New Sponge-like Gas Storage Material
Environmentalists, common man, scientists, politicians, everyone want to breathe fresh and clean air and leave this earth in a better shape for next generation. Environmentalists and scientists are working to make this planet a better place to live. Hydrogen driven vehicles are a small step towards that goal. But the main hurdle to produce hydrogen vehicles on a mass scale is that they can’t store much fuel. Researchers at the University of Michigan, Ann Arbor and Arizona State University have developed a sponge-like material, a new metal-organic framework that has a record breaking surface area. This kind of material can be very useful for many industrial applications such as catalysis, separation, and gas storage.
Adam Matzger who is an associate professor of chemistry in the University of Michigan, led the team and published their work online in a paper on March 6 in the Journal of the American Chemical Society. Matzger said about the surface area, “Surface area is an important, intrinsic property that can affect the behavior of materials in processes ranging from the activity of catalysts to water detoxification to purification of hydrocarbons.”
Researchers were working on this aspect for a long time. A few years ago, the upper limit for surface area of porous materials was around 3,000 square meters per gram. In the year 2004, a U-M team that included Matzger also developed a material known as MOF-177 that set a new record. MOF-177 created a new category of materials called as metal-organic frameworks. Metal-organic frameworks are scaffold-like structures which are made up of metal hubs linked together with struts composed of organic compounds. It is amazing that just one gram of MOF-177 has the surface area of a football field.

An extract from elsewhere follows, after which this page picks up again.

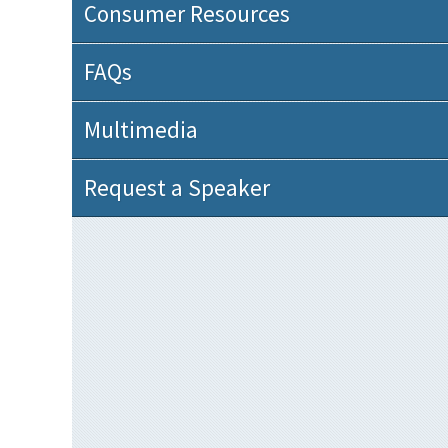
Consumer Resources
FAQs
Multimedia
Request a Speaker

Matzger shared his views, “Pushing beyond that point has been difficult.” But he and his team continue to work on the same line and achieved the feat with the new material known as UMCM-2 (University of Michigan Crystalline Material-2). UMCM-2 has a record-breaking surface area of more than 5,000 square meters per gram!
To create UMCM-2 the researchers employed a technique called coordination copolymerization. They applied the same technique to create UMCM-1. UMCM-1was made up of six, microporous cage-like structures surrounding a large, hexagonal channel. This time they used a slightly different combination of ingredients and the result is UMCM-2. UMCM-2 is composed of fused cages of various sizes and does not have the channel found in UMCM-1. Matzger said about the new material, “The new structure is a bit surprising and shows how the coordination copolymerization method has real potential for new materials discovery.”
This development may help speed the production of ultra-clean fuel cell vehicles powered by hydrogen. If we talk in a layman’s term then we can say that just 1/30th of an ounce of the sponge-like nanomaterial has the approximate surface area of a football field. This sponge-like nanomaterial may meet the hydrogen storage goals proposed by the U.S. Department of Energy (DOE) for hydrogen fuel cell vehicles.
This sponge-like nonomaterial or UMCM-2 consists of zinc oxide nanoclusters. Each zinc oxide nanocluster is about 1/50,000 the width of a human hair. These zinc oxide nanoclusters are linked together by organic materials to produce a robust porous framework. Now what Matzger thinks about future? He explained, “More and more attention, both by the team at Michigan and in industry will be focused on moving applications forward in areas such as hydrogen storage and large molecule separations.”